Mr Goudaillier says his purpose is not to judge whether or not French is being deformed by such words. He says he undertook the work in order to study the "dynamics" of an "evolving language."

But the professor has clearly fallen in love with the bewildering richness of contemporary youth slang in urban France, drawn partly from English, partly from the old French argot, but increasingly from Arabic and North and West African languages.

The dictionary is called Comment, tu tchatches, which translates, rather loosely as: "How you can gab", or "How you can rap." The verb tchatcher - meaning to "talk without saying very much", derived from a Spanish word via Algerian Arabic - is at the heart of life in the violence-haunted and job-free suburbs, according to Mr Goudailler.

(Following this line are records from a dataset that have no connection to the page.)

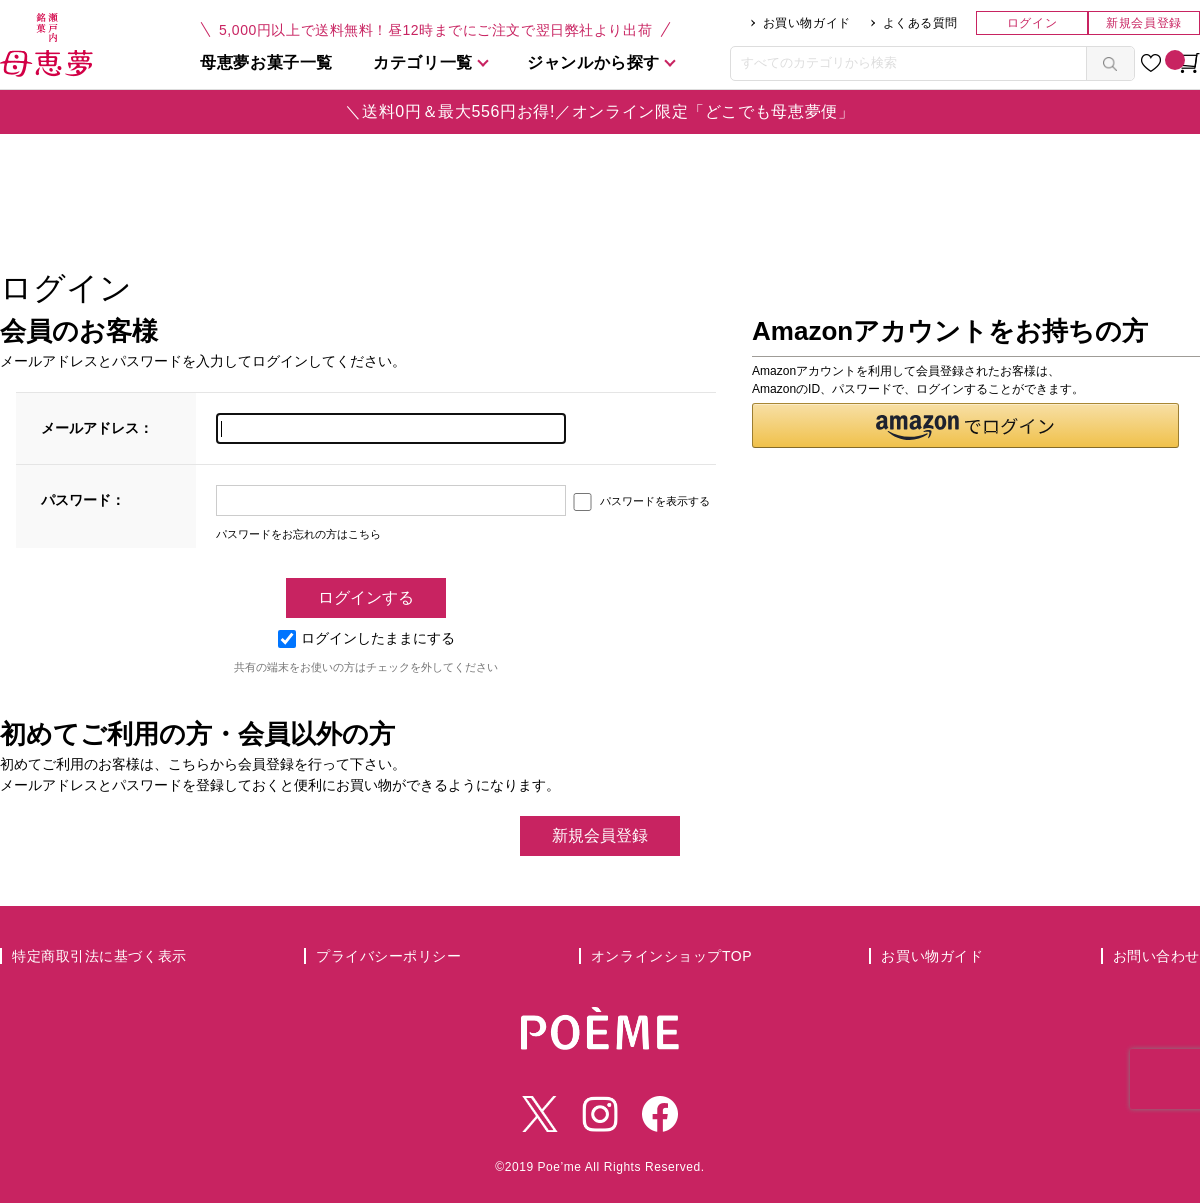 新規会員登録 (1143, 23)
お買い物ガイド (807, 23)
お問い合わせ (1156, 956)
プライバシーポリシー (389, 956)
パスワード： (83, 500)
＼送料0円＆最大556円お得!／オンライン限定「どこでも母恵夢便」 (599, 111)
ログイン (1032, 23)
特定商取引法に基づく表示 (99, 956)
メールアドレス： (97, 428)
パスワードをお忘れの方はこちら (298, 534)
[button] (965, 425)
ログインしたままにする (366, 638)
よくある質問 (920, 23)
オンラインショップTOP (671, 956) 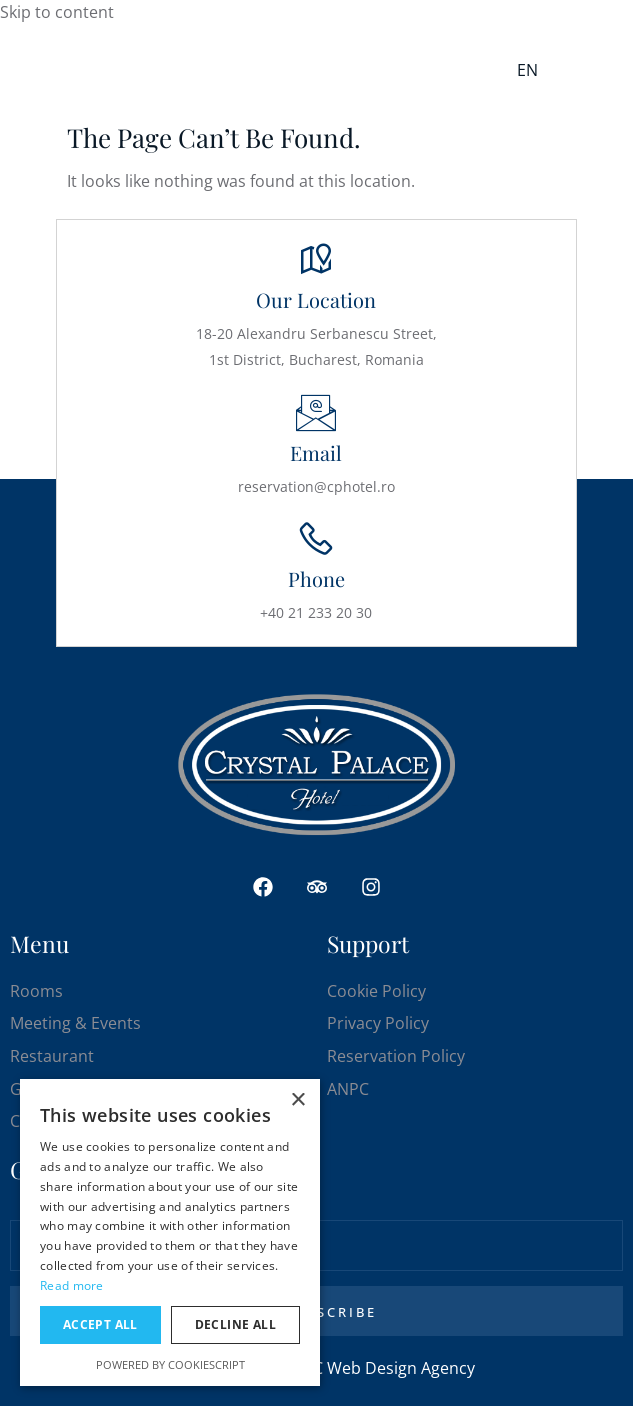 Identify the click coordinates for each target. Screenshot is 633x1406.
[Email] (316, 413)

The greatest badge of honour for a young suburb-dweller is to be a good tchatcheur or fluteur or pipeauteur.

The book records eight different ways of saying bloke: hamster, gadjo, keum, lascar, nombo, payo, raclo and scarla.

But, doubtless reflecting a brutally male-oriented culture, there are 32 ways of saying woman with varying degrees of politeness: meuf, belette, caille, charnelle, clira, dama, damoche, djig, fatma, febosse, feumeu, fillasse, gadji, gavali, gazelle ... and so on.

A beautiful woman is a Muroroa after the site of the French nuclear bomb tests. A not especially well-endowed woman is a Findus, after the company which makes frozen fish fast food. Her opposite would have large airbags, ananas, bzazels or rovers.

Here is an example of a complete sentence collected by Mr Goudailler direct from the banlieu: "Cette meuf, elle est tellement maigre, elle a pas d'airbags, qu'on peut la faxer."

This translates, rather lamely, as "that bird is so thin. She has no boobs. You could fax her."